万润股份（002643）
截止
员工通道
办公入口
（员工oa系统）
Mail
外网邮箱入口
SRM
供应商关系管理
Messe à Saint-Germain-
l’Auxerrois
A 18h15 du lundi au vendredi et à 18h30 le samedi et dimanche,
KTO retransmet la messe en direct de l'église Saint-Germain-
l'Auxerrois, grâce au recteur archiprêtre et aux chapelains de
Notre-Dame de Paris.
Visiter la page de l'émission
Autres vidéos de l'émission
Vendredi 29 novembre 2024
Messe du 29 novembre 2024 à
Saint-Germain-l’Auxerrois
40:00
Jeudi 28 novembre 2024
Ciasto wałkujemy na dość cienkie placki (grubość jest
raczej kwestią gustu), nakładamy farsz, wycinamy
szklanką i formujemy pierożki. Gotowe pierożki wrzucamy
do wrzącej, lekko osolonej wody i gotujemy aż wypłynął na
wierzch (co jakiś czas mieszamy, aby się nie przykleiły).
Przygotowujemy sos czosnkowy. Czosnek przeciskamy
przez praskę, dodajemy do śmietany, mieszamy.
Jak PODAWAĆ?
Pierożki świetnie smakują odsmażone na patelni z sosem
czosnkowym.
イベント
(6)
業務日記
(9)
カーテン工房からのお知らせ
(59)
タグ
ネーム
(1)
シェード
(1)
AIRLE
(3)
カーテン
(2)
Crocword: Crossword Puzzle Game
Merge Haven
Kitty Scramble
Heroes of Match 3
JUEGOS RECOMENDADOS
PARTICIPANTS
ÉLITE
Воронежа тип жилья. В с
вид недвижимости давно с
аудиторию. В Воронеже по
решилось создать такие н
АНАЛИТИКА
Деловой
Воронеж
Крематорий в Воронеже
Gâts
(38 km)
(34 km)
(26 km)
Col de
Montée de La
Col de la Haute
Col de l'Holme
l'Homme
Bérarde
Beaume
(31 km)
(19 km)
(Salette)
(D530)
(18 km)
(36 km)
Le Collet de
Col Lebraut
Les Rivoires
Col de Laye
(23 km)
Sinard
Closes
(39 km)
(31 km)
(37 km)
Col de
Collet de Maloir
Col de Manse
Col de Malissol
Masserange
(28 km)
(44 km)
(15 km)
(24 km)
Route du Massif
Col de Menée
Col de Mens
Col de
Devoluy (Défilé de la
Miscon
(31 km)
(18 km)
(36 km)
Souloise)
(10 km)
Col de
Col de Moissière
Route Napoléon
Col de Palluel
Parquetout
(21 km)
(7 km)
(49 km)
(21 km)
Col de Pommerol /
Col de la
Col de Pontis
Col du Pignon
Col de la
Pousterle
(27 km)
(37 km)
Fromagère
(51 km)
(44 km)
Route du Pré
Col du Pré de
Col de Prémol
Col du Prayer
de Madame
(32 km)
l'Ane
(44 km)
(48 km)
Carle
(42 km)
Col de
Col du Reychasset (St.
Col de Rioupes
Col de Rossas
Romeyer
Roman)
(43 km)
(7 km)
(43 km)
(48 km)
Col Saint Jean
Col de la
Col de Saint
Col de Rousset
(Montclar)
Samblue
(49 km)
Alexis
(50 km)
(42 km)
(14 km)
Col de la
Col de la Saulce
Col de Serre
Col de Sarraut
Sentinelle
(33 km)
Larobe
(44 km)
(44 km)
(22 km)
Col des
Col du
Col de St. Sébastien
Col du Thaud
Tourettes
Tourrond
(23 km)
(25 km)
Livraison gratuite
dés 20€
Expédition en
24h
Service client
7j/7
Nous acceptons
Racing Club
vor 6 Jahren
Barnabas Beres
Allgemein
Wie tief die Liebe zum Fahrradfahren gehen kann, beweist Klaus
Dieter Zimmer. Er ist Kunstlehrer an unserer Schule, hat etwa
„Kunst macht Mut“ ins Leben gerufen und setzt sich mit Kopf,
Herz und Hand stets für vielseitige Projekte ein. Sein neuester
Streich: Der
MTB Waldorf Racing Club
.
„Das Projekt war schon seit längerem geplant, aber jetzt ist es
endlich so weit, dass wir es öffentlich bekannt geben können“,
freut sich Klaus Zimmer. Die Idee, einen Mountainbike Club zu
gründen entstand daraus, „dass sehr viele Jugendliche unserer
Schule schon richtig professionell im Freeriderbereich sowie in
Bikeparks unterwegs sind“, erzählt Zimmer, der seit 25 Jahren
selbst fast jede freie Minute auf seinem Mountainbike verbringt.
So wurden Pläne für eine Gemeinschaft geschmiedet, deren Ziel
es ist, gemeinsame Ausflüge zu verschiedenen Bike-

### [WORK ORDER]
Your task is to set down only the lines that run from the opening of the listing to the line with "KTO retransmet la", both ends included, each unchanged.

### [OUTPUT BELOW]
万润股份（002643）
截止
员工通道
办公入口
（员工oa系统）
Mail
外网邮箱入口
SRM
供应商关系管理
Messe à Saint-Germain-
l’Auxerrois
A 18h15 du lundi au vendredi et à 18h30 le samedi et dimanche,
KTO retransmet la messe en direct de l'église Saint-Germain-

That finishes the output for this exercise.